In 1837, a young, ambitious Charles Darwin was writing in his journal aboard the HMS Beagle when the vessel was waylaid by pirates. But what caught his attention was the feathery mascot accompanying the posse of pillagers: a dodo bird, thought at the time to be extinct for more than 150 years. In this rare specimen, Darwin envisioned the pathway to scientific fame for himself — and the pirate captain saw the opportunity for vast riches.
OK, so none of that actually happened. But that’s the loopy premise of The Pirates!
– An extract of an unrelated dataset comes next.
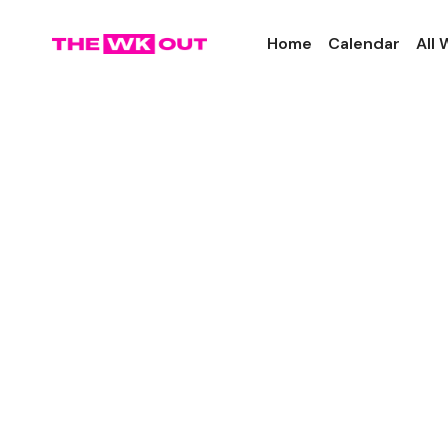
Home
Calendar
All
Bands of Misfits, the latest stop-motion animation feature from Aardman Animations, the British studio best known for Wallace and Gromit and Chicken Run.
Based on a series of tongue-in-cheek novels from Gideon Defoe, which feature a particularly inept band of buccaneers having adventures with caricatured historical and literary figures, Pirates is just what audiences have come to expect from Aardman: smart, adventure-driven comedy with all-ages appeal and an affinity for clever sight gags.
The first scene involving the pirates themselves is a succinct introduction to what kind of humor is in store: A heated argument is going on below deck about just what the best thing about being a pirate is. Is it the looting or the cutlasses? Or maybe the exotic diseases?
The squabble is interrupted by the Pirate Captain — Hugh Grant, voicing a character whose name literally is “Pirate Captain” — who suggests they’re all wrong, and launches into a musical tribute to both piracy and the fact that it’s “Ham Night” aboard the ship.